Are you checking the temps at the substrate level? Ventilation is important but circulation is equally so if the frogs are to be allowed to cool themselves as they would in nature, evaporatively. I would use the search feature to find posts on ventilation, circulation, and acceptable temps. Pay close attention to any posts by Ed. I don't think anyone would argue that he is our best source for reliable information.


----------



## Kyman (Sep 18, 2015)

I'm actually checking it at the top of my tank should I do it more at a substrate level?


----------



## pdfCrazy (Feb 28, 2012)

There are several methods to go about acheiving your desired results, some more effective than others, and will depend on whats available to you.

#1 Cool the whole house or room to cool the tank. This is what I do. But I have 40+ tanks and a 90 gallon reef tank a dog a cat and a wife 

2.) If it is a temporary temp spike, you can use bags of ice cubes on the top of the tank to cool the tank down. Its effective, but obviously ice cubes melt and need replaced.

3.) The most effective route for a single or a few tanks though, is Evaporative cooling. Place small personal desktop or clip fans blowing across the tank. Its important it be blowing across wherever you have your ventilation. Evaporating water creates a cooling effect. Its how swamp coolers work. But, it can be necessary to increase your spraying or misting so the tank does not dry out to much. Also along with this method, its good to back the lights off a bit from the enclosure if its posible.


----------



## aspidites73 (Oct 2, 2012)

Kyman said:


> I'm actually checking it at the top of my tank should I do it more at a substrate level?


Yes, I would check it at multiple locations as temperatures tend to stratify. If your highs at the top of the viv are 84, you may well find other locations are suitable and give the frogs the ability to choose microclimates. Even at 84 degrees, with proper air movement and humidity levels (60-80%), you should be fine.


----------



## jdooley195 (Oct 19, 2009)

What type of lighting are you using and how close to the top of the tank is it? This could be a very simple fix if you have two 40 watt bulbs sitting on your tank or something...


----------



## Kyman (Sep 18, 2015)

jdooley195 said:


> What type of lighting are you using and how close to the top of the tank is it? This could be a very simple fix if you have two 40 watt bulbs sitting on your tank or something...

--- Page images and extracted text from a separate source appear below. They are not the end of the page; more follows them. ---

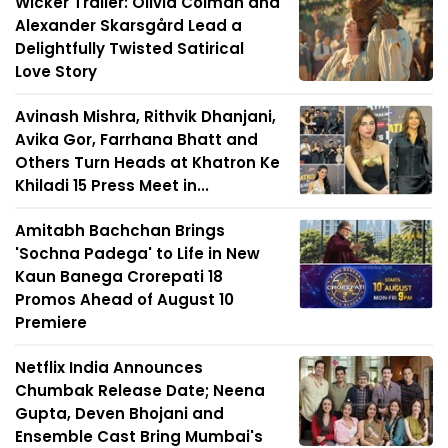
Wicker Trailer: Olivia Colman and
Alexander Skarsgård Lead a
Delightfully Twisted Satirical
Love Story
Avinash Mishra, Rithvik Dhanjani,
Avika Gor, Farrhana Bhatt and
Others Turn Heads at Khatron Ke
Khiladi 15 Press Meet in...
Amitabh Bachchan Brings
'Sochna Padega' to Life in New
Kaun Banega Crorepati 18
Promos Ahead of August 10
Premiere
Netflix India Announces
Chumbak Release Date; Neena
Gupta, Deven Bhojani and
Ensemble Cast Bring Mumbai's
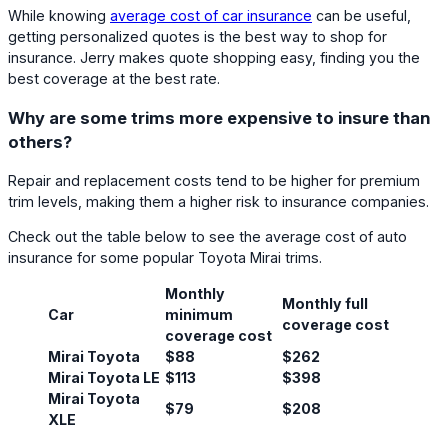
While knowing
average cost of car insurance
can be useful,
getting personalized quotes is the best way to shop for
insurance. Jerry makes quote shopping easy, finding you the
best coverage at the best rate.
Why are some trims more expensive to insure than
others?
Repair and replacement costs tend to be higher for premium
trim levels, making them a higher risk to insurance companies.
Check out the table below to see the average cost of auto
insurance for some popular Toyota Mirai trims.
Monthly
Monthly full
Car
minimum
coverage cost
coverage cost
Mirai Toyota
$88
$262
Mirai Toyota LE
$113
$398
Mirai Toyota
$79
$208
XLE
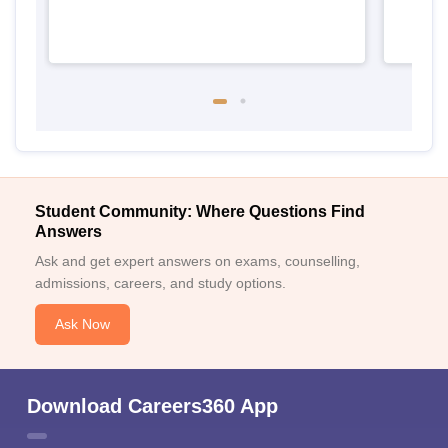
Student Community: Where Questions Find
Answers
Ask and get expert answers on exams, counselling,
admissions, careers, and study options.
Ask Now
Download Careers360 App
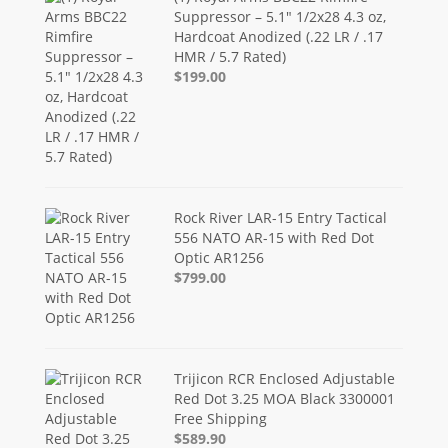
Suppressor – 5.1" 1/2x28 4.3 oz,
Hardcoat Anodized (.22 LR / .17
HMR / 5.7 Rated)
$199.00
Rock River LAR-15 Entry Tactical
556 NATO AR-15 with Red Dot
Optic AR1256
$799.00
Trijicon RCR Enclosed Adjustable
Red Dot 3.25 MOA Black 3300001
Free Shipping
$589.90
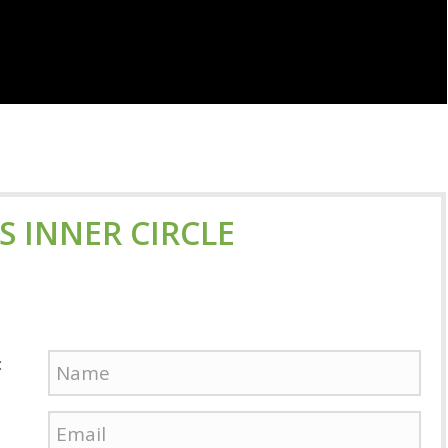
'S INNER CIRCLE
:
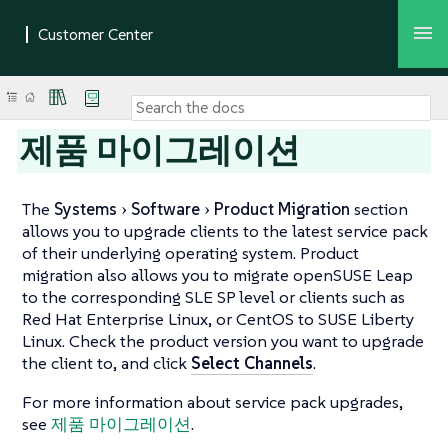
제품 마이그레이션
The
Systems
Software
Product Migration
section
allows you to upgrade clients to the latest service pack
of their underlying operating system. Product
migration also allows you to migrate openSUSE Leap
to the corresponding SLE SP level or clients such as
Red Hat Enterprise Linux, or CentOS to SUSE Liberty
Linux. Check the product version you want to upgrade
the client to, and click
Select Channels
.
For more information about service pack upgrades,
see
제품 마이그레이션
.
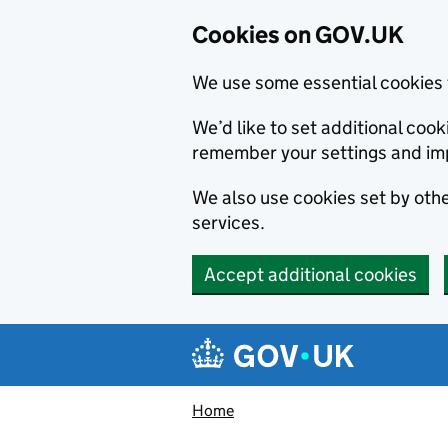
Cookies on GOV.UK
We use some essential cookies 
We’d like to set additional co
remember your settings and im
We also use cookies set by other
services.
Accept additional cookies
Skip to main content
Navigation menu
Home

 I'm using led lights and they are about 2inch from my glass lid.


----------



## Kyman (Sep 18, 2015)

pdfCrazy said:


> There are several methods to go about acheiving your desired results, some more effective than others, and will depend on whats available to you.
> 
> #1 Cool the whole house or room to cool the tank. This is what I do. But I have 40+ tanks and a 90 gallon reef tank a dog a cat and a wife
> 
> ...


 thank you so much for the tips and I did end up checking in other parts of my tank and they were around 76-78 and my humidity I'm still tweaking, on average it's about 85-90 but I'm slowly starting to lower it. I am looking into getting a computer fan. How did you setup your fan that's my only problem is finding a good place to put it and set it up?


----------